> _Problem requirements_
Although the records include pictures, print only the rest, exactly as written.

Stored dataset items

------------------------------------------------

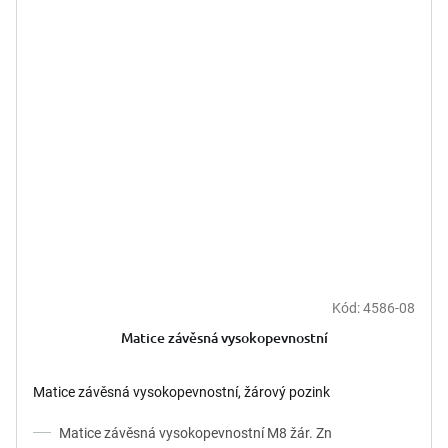
Kód:
4586-08
Matice závěsná vysokopevnostní
Matice závěsná vysokopevnostní, žárový pozink
Matice závěsná vysokopevnostní M8 žár. Zn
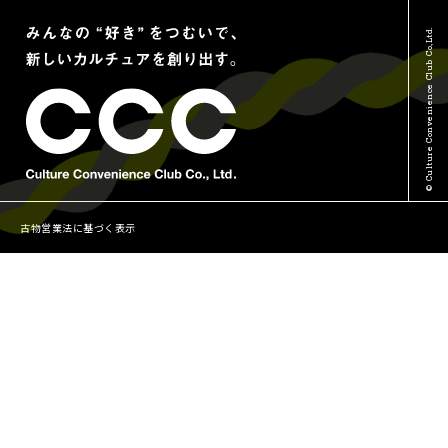
Vポイントについて
© Culture Convenience Club Co.,Ltd.
古物営業法に基づく表示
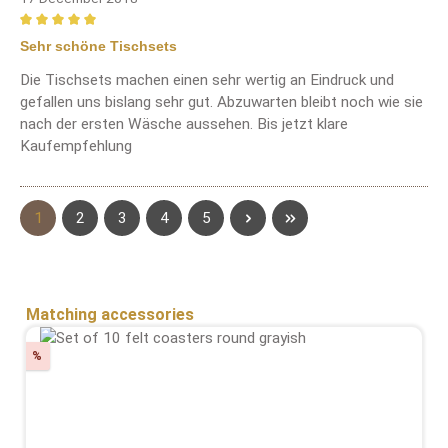
Review with rating of 5 out of 5 stars
Sehr schöne Tischsets
Die Tischsets machen einen sehr wertig an Eindruck und
gefallen uns bislang sehr gut. Abzuwarten bleibt noch wie sie
nach der ersten Wäsche aussehen. Bis jetzt klare
Kaufempfehlung
Page
Page
Page
Page
Page
1
2
3
4
5
Skip product gallery
Matching accessories
Discount
%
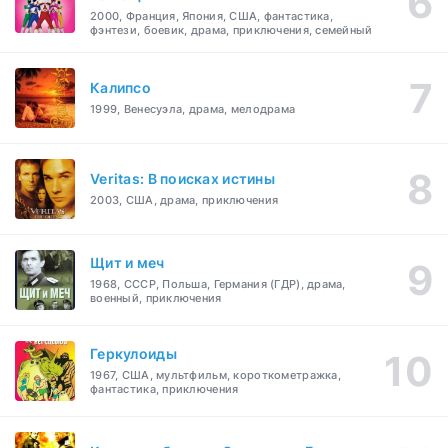
2000, Франция, Япония, США, фантастика,
фэнтези, боевик, драма, приключения, семейный
Калипсо
1999, Венесуэла, драма, мелодрама
Veritas: В поисках истины
2003, США, драма, приключения
Щит и меч
1968, СССР, Польша, Германия (ГДР), драма,
военный, приключения
Геркулоиды
1967, США, мультфильм, короткометражка,
фантастика, приключения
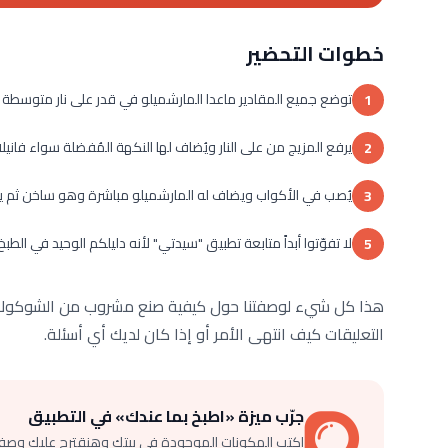
خطوات التحضير
توضع جميع المقادير ماعدا المارشميلو في قدر على نار متوسطة 
1
يرفع المزيج من على النار ويُضاف لها النكهة المُفضلة سواء فانيل
2
يُصب في الأكواب ويضاف له المارشميلو مباشرة وهو ساخن ثم يق
3
لا تفوّتوا أبداً متابعة تطبيق "سيدتي" لأنه دليلكم الوحيد في الطب
5
هذا كل شيء لوصفتنا حول كيفية صنع مشروب من الشوكولاتة.
التعليقات كيف انتهى الأمر أو إذا كان لديك أي أسئلة.
جرّب ميزة «اطبخ بما عندك» في التطبيق
اكتب المكونات الموجودة في بيتك وهنقترح عليك وصف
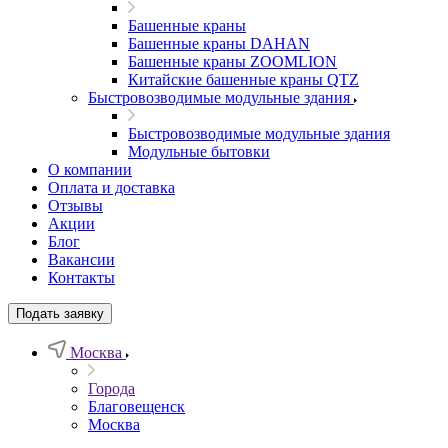
Башенные краны
Башенные краны DAHAN
Башенные краны ZOOMLION
Китайские башенные краны QTZ
Быстровозводимые модульные здания
Быстровозводимые модульные здания
Модульные бытовки
О компании
Оплата и доставка
Отзывы
Акции
Блог
Вакансии
Контакты
Подать заявку
Москва
Города
Благовещенск
Москва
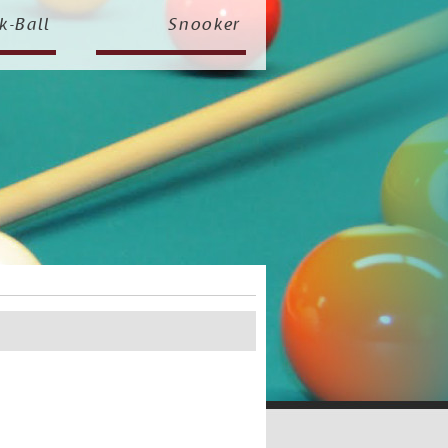
k-Ball
Snooker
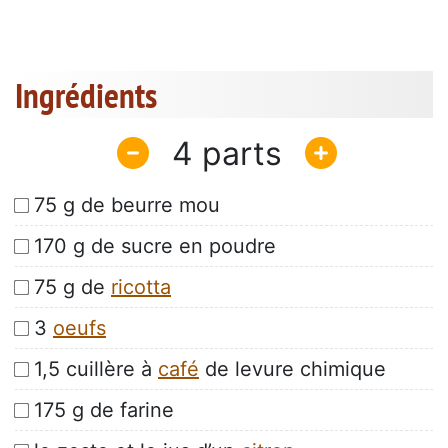
Ingrédients
4
75 g de beurre mou
170 g de sucre en poudre
75 g de
ricotta
3
oeufs
1,5 cuillère à
café
de levure chimique
175 g de farine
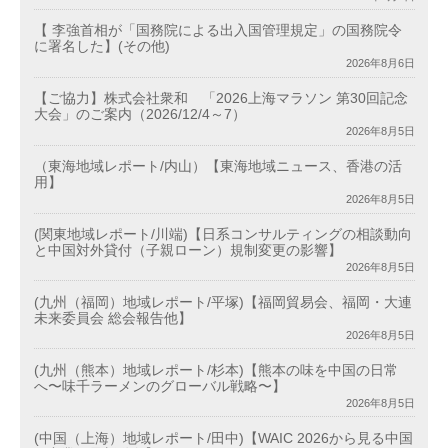
【 李強首相が「国務院による出入国管理規定」の国務院令
に署名した】(その他)
2026年8月6日
【ご協力】株式会社衆和 「2026上海マラソン 第30回記念
大会」のご案内（2026/12/4～7）
2026年8月5日
（東海地域レポート/内山）【東海地域ニュース、香港の活
用】
2026年8月5日
(関東地域レポート/川端)【日系コンサルティングの相談動向
と中国対外貸付（子親ローン）規制変更の影響】
2026年8月5日
(九州（福岡）地域レポート/平塚)【福岡貿易会、福岡・大連
未来委員会 総会報告他】
2026年8月5日
(九州（熊本）地域レポート/杉本)【熊本の味を中国の日常
へ〜味千ラーメンのグローバル戦略〜】
2026年8月5日
(中国（上海）地域レポート/田中)【WAIC 2026から見る中国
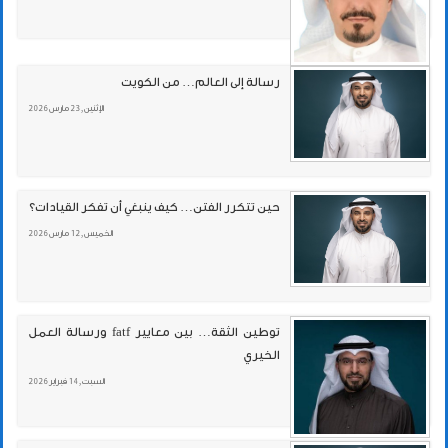
رسالة إلى العالم… من الكويت
الإثنين , 23 مارس 2026
حين تتكرر الفتن… كيف ينبغي أن تفكر القيادات؟
الخميس , 12 مارس 2026
توطين الثقة… بين معايير fatf ورسالة العمل
الخيري
السبت , 14 فبراير 2026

------------------------------------------------

> _Result for this task_
Kód:
4586-08
Matice závěsná vysokopevnostní
Matice závěsná vysokopevnostní, žárový pozink
Matice závěsná vysokopevnostní M8 žár. Zn
Vポイントについて
© Culture Convenience Club Co.,Ltd.
古物営業法に基づく表示
Review with rating of 5 out of 5 stars
Sehr schöne Tischsets
Die Tischsets machen einen sehr wertig an Eindruck und
gefallen uns bislang sehr gut. Abzuwarten bleibt noch wie sie
nach der ersten Wäsche aussehen. Bis jetzt klare
Kaufempfehlung
Page
Page
Page
Page
Page
1
2
3
4
5
Skip product gallery
Matching accessories
Discount
%
2000, Франция, Япония, США, фантастика,
фэнтези, боевик, драма, приключения, семейный
Калипсо
1999, Венесуэла, драма, мелодрама
Veritas: В поисках истины
2003, США, драма, приключения
Щит и меч
1968, СССР, Польша, Германия (ГДР), драма,
военный, приключения
Геркулоиды
1967, США, мультфильм, короткометражка,
фантастика, приключения
خطوات التحضير
توضع جميع المقادير ماعدا المارشميلو في قدر على نار متوسطة 
1
يرفع المزيج من على النار ويُضاف لها النكهة المُفضلة سواء فانيل
2
يُصب في الأكواب ويضاف له المارشميلو مباشرة وهو ساخن ثم يق
3
لا تفوّتوا أبداً متابعة تطبيق "سيدتي" لأنه دليلكم الوحيد في الطب
5
هذا كل شيء لوصفتنا حول كيفية صنع مشروب من الشوكولاتة.
التعليقات كيف انتهى الأمر أو إذا كان لديك أي أسئلة.
جرّب ميزة «اطبخ بما عندك» في التطبيق
اكتب المكونات الموجودة في بيتك وهنقترح عليك وصف
Башенные краны
Башенные краны DAHAN
Башенные краны ZOOMLION
Китайские башенные краны QTZ
Быстровозводимые модульные здания
Быстровозводимые модульные здания
Модульные бытовки
О компании
Оплата и доставка
Отзывы
Акции
Блог
Вакансии
Контакты
Подать заявку
Москва
Города
Благовещенск
Москва
k-Ball
Snooker
Ingrédients
4
75 g de beurre mou
170 g de sucre en poudre
75 g de
ricotta
3
oeufs
1,5 cuillère à
café
de levure chimique
175 g de farine
【 李強首相が「国務院による出入国管理規定」の国務院令
に署名した】(その他)
2026年8月6日
【ご協力】株式会社衆和 「2026上海マラソン 第30回記念
大会」のご案内（2026/12/4～7）
2026年8月5日
（東海地域レポート/内山）【東海地域ニュース、香港の活
用】
2026年8月5日
(関東地域レポート/川端)【日系コンサルティングの相談動向
と中国対外貸付（子親ローン）規制変更の影響】
2026年8月5日
(九州（福岡）地域レポート/平塚)【福岡貿易会、福岡・大連
未来委員会 総会報告他】
2026年8月5日
(九州（熊本）地域レポート/杉本)【熊本の味を中国の日常
へ〜味千ラーメンのグローバル戦略〜】
2026年8月5日
(中国（上海）地域レポート/田中)【WAIC 2026から見る中国
رسالة إلى العالم… من الكويت
الإثنين , 23 مارس 2026
حين تتكرر الفتن… كيف ينبغي أن تفكر القيادات؟
الخميس , 12 مارس 2026
توطين الثقة… بين معايير fatf ورسالة العمل
الخيري
السبت , 14 فبراير 2026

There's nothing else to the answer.